Pressure Valve

On 2026-04-19 at 23:58:12 EDT the Mac Mini panicked. sanctum-mlx had drifted to 65,813 MB RSS on a 64 GB machine, swap was 97% full, the compressor was saturated, and the kernel made the only call it had left. The Mini rebooted. The then-live Claude session supervising the incident evaporated. The Mini does not remember its own death; that’s what this page is for.
The pressure valve is the watchdog that would have SIGSTOPped sanctum-mlx before the kernel needed to. It polls the same three signals macOS itself uses — kern.memorystatus_vm_pressure_level, vm.swapusage, and vm_stat — classifies the system into four levels, and acts on a tightly-scoped allowlist of large processes with well-understood failure modes.

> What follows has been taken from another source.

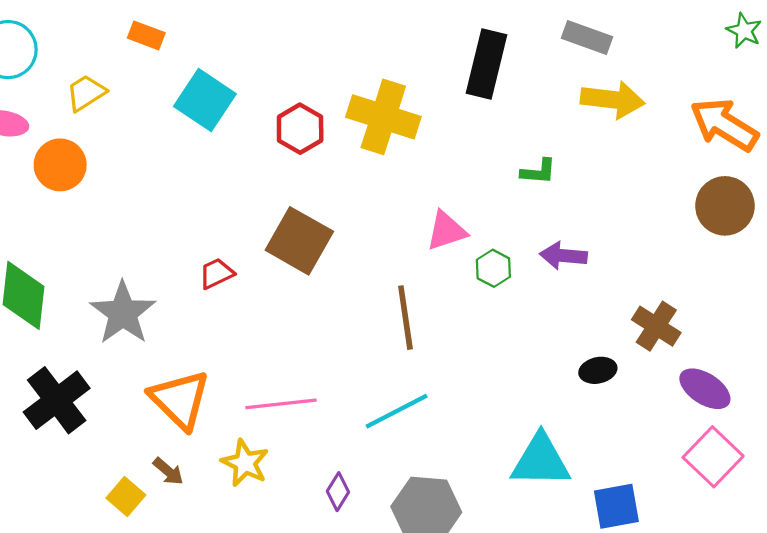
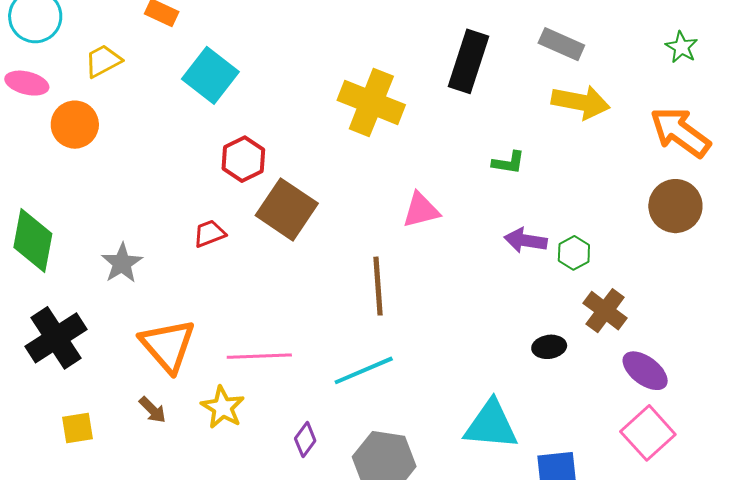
green star: (744, 31) -> (681, 47), moved
red hexagon: (300, 129) -> (243, 159), moved
green hexagon: (493, 268) -> (574, 253), moved
gray star: (123, 313) -> (122, 263), size x0.7
yellow square: (126, 496) -> (77, 428), moved, turned 36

Nothing else is touchable. sshd, WindowServer, launchd are in the denylist; you could not pick them if you tried.
What starts automatically
Section titled “What starts automatically”| Agent | Binary | Role |
|---|---|---|
com.sanctum.pressure-valve | sanctum-rs/target/release/sanctum-pressure-valve | 5-second polling watchdog; classifier → picker → planner → actor |
KeepAlive=true, RunAtLoad=true, ProcessType=Interactive. Bound to the user session so it sees the same processes the user does.
The four levels
Section titled “The four levels”Level is max(kernel-derived, threshold-derived) — whichever signal is worse wins. A kernel WARN promotes to at least YELLOW even if thresholds say otherwise; a threshold RED promotes even if the kernel is still reporting NORMAL (it often lags).

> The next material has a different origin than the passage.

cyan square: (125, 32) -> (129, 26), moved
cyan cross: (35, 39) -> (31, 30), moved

| Level | Avail MB | Swap % | Kernel enum | Action |
|---|---|---|---|---|
| GREEN | > 8192 | < 70 | NORMAL (1) | nothing |
| YELLOW | ≤ 8192 | ≥ 70 | WARN (2) | observe; log elevated score |
| ORANGE | ≤ 4096 | ≥ 85 | URGENT (3) | SIGSTOP worst allowlisted candidate |
| RED | ≤ 2048 | ≥ 95 | CRITICAL (4) | Kill (if KillAllowed and RSS ≥ min_kill) else SIGSTOP |
One extra promotion rule: if we’re already ORANGE and the compressor is growing faster than compressor_leak_mbps (default 100 MB/s — nothing legitimate does this sustained), we go straight to RED. Load-bursts look like spikes; leaks look like ramps. The valve can tell the difference.
The policy matrix
Section titled “The policy matrix”Every process the valve will consider lives in ALLOWLIST inside services/sanctum-pressure-valve/src/action.rs. Nothing else. The list is ordered; the first pattern match wins, so specific entries go above generic ones.

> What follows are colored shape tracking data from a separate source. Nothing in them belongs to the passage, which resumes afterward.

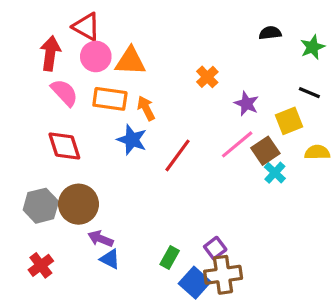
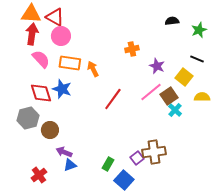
orange triangle: (130, 61) -> (31, 14), moved
orange cross: (207, 77) -> (132, 49), turned 32
yellow square: (289, 121) -> (184, 77), turned -30
blue star: (132, 140) -> (62, 89), moved
brown circle: (79, 204) -> (50, 130), size x0.7
gray hexagon: (41, 206) -> (28, 118), moved
blue triangle: (110, 259) -> (70, 165), turned -48
red cross: (41, 265) -> (39, 175), moved
brown cross: (223, 275) -> (154, 152), moved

| Process | Policy | min_stop (MB) | min_kill (MB) | Why |
|---|---|---|---|---|
sanctum-mlx | SigstopOnly | 20,000 | — | Holds :1337/:1338 and has child procs; SIGKILL corrupts KV cache. Freeze it, don’t kill it. |
LM Studio (helpers) | SigstopOnly | 2,000 | — | Killing mid-download leaves the GUI in a frozen-connected state. |
LM Studio node shim | SigstopOnly | 2,000 | — | The 8.6 GB node process at /Users/neo/.lmstudio/.internal/utils/node — the one the v0.1.0 valve missed because its matcher looked for the string “LM Studio”. |
qemu-vm | KillAllowed | 4,000 | 8,000 | QEMU allocates -m at boot; launchd restarts it; disk images are crash-consistent. |
apple-vz-vm | KillAllowed | 1,500 | 4,000 | Apple Virtualization XPC — restarts cleanly. |
docker-vz | KillAllowed | 1,500 | 4,000 | Docker virtualization shim — same. |
ollama | KillAllowed | 2,000 | 6,000 | Stateless runner; killing costs nothing. |
metal-shader-compiler | KillAllowed | 200 | 500 | Leaked metal -x metal processes from a cargo build (we had four at panic time). |
SigstopOnly is the “freeze it, call a human” tier. SIGSTOP pauses the process — sockets stay open, memory stays resident but no longer grows, children survive. A human can kill -CONT <pid> to resume or kill -9 to evict. The valve itself will never SIGKILL these.
KillAllowed is the “restart-safe” tier. At RED, if the target’s RSS is ≥ min_kill, the valve SIGKILLs. Below that it falls back to SIGSTOP — small leaks get frozen, not whacked, to preserve diagnosability.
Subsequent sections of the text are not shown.